There is strong evidence that increasing physical activity (PA), and emerging evidence that reducing sedentary behavior (SB), are important health behaviors for primary prevention, disease management, and preventing mobility declines among older adults. Yet, interventions aiming to increase PA and reduce SB among older adults have only been modestly successful in the short-term and results suggest the long-term maintenance of these behaviors is even more difficult to achieve.

Contemporary health behavior theories rarely model the entire behavioral sequence from adoption to maintenance which may contribute to the lack of sustained behavior change in these interventions. Emerging evidence suggests dual-process theories may help bridge this gap by explaining how differential pathways guide behavioral adoption and maintenance.

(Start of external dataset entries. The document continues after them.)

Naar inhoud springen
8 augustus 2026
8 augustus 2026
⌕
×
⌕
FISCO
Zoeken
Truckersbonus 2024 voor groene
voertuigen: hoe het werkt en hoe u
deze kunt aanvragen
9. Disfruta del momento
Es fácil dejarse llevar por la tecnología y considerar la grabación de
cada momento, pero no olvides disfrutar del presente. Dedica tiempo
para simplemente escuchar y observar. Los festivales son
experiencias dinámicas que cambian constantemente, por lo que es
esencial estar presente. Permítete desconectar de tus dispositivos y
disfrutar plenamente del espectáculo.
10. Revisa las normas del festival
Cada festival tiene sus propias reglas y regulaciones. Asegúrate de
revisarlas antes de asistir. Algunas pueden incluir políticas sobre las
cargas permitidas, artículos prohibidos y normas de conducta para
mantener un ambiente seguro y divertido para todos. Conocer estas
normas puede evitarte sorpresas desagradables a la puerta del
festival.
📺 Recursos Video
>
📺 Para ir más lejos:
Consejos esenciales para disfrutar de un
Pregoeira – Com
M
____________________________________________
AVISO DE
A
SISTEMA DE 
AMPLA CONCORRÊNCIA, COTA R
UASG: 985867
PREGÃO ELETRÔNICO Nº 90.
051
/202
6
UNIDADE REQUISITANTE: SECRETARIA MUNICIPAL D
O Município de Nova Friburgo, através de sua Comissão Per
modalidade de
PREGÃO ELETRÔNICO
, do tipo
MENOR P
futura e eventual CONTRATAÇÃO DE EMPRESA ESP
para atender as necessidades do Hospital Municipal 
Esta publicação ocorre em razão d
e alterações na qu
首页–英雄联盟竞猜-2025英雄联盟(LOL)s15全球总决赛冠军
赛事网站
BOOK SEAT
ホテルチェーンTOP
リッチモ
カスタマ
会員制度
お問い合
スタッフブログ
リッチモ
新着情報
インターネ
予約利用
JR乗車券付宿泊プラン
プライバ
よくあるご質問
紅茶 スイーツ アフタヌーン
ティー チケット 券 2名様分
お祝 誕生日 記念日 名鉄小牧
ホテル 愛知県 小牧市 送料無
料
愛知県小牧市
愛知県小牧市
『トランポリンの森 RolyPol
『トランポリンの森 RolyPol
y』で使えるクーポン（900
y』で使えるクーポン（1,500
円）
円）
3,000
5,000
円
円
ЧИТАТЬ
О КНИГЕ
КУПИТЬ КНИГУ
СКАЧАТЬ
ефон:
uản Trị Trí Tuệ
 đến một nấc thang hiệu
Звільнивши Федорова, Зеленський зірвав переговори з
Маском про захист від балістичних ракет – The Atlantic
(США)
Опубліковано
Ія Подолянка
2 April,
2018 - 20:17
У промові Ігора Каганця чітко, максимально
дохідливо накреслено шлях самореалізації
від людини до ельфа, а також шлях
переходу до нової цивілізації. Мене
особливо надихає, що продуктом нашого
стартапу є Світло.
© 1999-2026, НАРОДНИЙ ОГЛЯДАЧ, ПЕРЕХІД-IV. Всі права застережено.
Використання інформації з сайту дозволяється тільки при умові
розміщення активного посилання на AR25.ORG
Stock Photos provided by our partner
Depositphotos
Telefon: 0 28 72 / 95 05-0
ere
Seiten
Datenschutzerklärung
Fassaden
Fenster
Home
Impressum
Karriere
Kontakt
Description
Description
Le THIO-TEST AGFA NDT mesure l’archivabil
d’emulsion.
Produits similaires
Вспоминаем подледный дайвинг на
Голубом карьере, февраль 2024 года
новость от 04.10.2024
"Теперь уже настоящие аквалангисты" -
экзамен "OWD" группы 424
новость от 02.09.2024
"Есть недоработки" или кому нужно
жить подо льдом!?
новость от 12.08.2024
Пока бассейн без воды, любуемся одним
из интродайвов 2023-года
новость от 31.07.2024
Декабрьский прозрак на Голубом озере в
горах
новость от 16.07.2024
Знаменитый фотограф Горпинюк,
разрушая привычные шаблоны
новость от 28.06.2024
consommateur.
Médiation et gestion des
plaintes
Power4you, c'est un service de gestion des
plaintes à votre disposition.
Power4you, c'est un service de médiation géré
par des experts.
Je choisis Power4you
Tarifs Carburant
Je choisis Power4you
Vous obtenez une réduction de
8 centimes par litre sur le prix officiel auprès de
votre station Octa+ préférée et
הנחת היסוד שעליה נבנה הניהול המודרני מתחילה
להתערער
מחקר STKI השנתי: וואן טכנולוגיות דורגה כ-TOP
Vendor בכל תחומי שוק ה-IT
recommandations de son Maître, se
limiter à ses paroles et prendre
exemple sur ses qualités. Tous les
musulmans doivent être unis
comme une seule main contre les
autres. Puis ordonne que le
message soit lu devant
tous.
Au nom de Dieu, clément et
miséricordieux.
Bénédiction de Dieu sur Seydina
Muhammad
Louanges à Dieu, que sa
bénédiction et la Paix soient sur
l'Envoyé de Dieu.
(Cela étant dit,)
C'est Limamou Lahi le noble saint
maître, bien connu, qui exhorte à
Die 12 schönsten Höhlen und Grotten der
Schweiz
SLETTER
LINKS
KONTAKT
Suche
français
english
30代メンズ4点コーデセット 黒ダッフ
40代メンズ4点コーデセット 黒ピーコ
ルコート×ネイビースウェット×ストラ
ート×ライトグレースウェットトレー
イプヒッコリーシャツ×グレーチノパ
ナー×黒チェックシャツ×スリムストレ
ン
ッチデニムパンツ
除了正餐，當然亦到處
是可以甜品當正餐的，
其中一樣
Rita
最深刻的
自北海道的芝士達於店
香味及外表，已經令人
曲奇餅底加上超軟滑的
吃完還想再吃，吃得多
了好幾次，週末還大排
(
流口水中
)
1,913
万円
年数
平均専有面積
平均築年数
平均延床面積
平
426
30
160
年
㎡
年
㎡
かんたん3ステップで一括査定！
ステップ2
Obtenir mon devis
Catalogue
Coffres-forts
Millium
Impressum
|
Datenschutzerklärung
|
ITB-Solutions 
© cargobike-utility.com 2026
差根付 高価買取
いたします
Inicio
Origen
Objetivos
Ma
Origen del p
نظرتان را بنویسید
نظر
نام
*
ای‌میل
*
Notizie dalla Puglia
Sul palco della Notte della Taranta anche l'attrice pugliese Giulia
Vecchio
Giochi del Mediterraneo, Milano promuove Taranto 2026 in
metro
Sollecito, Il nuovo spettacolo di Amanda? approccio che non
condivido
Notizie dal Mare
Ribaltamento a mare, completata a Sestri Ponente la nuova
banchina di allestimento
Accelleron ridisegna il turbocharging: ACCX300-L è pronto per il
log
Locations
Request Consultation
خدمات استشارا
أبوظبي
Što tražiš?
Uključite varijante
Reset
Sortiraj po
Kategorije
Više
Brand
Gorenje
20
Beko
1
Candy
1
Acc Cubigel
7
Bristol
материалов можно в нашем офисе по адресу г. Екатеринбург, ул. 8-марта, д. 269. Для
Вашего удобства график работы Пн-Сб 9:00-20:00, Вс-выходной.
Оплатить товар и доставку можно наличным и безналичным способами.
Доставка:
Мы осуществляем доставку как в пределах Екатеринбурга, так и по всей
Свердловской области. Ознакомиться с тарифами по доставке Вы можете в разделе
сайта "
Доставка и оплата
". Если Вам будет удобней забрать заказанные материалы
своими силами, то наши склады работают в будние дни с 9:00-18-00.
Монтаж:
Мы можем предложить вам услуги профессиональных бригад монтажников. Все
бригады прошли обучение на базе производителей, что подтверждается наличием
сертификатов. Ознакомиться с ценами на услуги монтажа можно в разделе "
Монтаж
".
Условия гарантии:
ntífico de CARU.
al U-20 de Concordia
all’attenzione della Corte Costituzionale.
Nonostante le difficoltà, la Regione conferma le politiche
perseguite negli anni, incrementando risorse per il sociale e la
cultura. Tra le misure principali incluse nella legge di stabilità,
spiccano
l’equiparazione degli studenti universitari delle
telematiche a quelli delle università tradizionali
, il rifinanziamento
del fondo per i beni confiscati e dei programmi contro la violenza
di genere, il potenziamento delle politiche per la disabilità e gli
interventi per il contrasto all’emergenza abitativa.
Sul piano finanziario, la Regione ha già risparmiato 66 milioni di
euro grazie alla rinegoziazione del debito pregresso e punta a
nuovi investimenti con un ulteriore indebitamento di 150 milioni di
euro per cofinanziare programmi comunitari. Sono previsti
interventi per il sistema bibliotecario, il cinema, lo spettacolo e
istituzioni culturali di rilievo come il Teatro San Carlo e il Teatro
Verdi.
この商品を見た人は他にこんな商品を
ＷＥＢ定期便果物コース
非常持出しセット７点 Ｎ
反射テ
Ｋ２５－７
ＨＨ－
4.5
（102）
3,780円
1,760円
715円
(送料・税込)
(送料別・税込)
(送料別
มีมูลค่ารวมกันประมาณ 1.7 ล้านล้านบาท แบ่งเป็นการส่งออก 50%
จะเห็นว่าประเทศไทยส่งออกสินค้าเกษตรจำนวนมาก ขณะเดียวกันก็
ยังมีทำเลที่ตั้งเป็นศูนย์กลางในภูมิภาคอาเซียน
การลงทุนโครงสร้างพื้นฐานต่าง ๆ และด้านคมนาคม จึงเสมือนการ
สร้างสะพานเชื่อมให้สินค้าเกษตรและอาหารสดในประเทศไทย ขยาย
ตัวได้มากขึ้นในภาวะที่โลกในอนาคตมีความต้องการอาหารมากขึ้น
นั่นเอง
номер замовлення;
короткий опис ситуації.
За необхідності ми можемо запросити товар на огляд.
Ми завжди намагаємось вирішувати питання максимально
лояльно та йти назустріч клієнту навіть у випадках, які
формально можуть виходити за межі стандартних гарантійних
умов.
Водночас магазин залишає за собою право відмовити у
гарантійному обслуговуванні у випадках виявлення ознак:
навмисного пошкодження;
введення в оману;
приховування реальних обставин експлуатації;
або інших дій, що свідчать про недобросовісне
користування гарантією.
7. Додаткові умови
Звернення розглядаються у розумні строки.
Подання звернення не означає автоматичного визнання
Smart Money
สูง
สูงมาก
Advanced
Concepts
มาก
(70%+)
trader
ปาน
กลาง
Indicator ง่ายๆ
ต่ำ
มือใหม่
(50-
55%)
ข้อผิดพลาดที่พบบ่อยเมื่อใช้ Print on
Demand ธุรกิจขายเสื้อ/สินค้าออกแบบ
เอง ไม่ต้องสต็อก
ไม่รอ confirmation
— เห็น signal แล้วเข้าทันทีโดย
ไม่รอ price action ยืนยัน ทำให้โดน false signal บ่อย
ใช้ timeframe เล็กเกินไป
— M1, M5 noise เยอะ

According to dual-process theories, reflective processes based on deliberation and rationality are thought to play a greater role in health behavior adoption whereas reactive processes rooted in automaticity and unconscious associations are thought to play a greater role in health behavior maintenance.

This research will use a dual-process theoretical framework combined with an innovative methodology, Ecological Momentary Assessment (EMA), and sensor-based monitoring of behavior to determine the motivational processes that regulate behavior over micro timescales (e.g., minutes, hours, days) and ultimately drive behavioral adoption and maintenance. One-hundred older adults identified as PA adopters and 100 older adults identified as PA maintainers will be recruited. Participants will complete 3 waves of data collection over 1 year, with each wave lasting 14 days. EMA prompts will be randomly delivered via smartphone 10 times per day on select days within each wave and assess reflective and reactive processes. Specific Aim 1 will determine the extent to which momentary reflective and reactive processes are differentially associated with PA and SB at that moment among behavioral adopters and maintainers.

Specific Aim 2 will determine the extent to which person-level patterns in reflective and reactive processes predict behavioral adoption versus maintenance at each wave and at the end of one year. Specific Aim 3 will explore reflective and reactive motivational processes predicting change in adopter/maintainer status from wave to wave (i.e., adopter to maintainer, maintainer to adopter).

This work is an essential step towards a larger program of research aimed at integrating real-time data from EMA and accelerometers into electronic feedback and self-regulatory systems to promote sustained behavior change among older adults in real-world environments.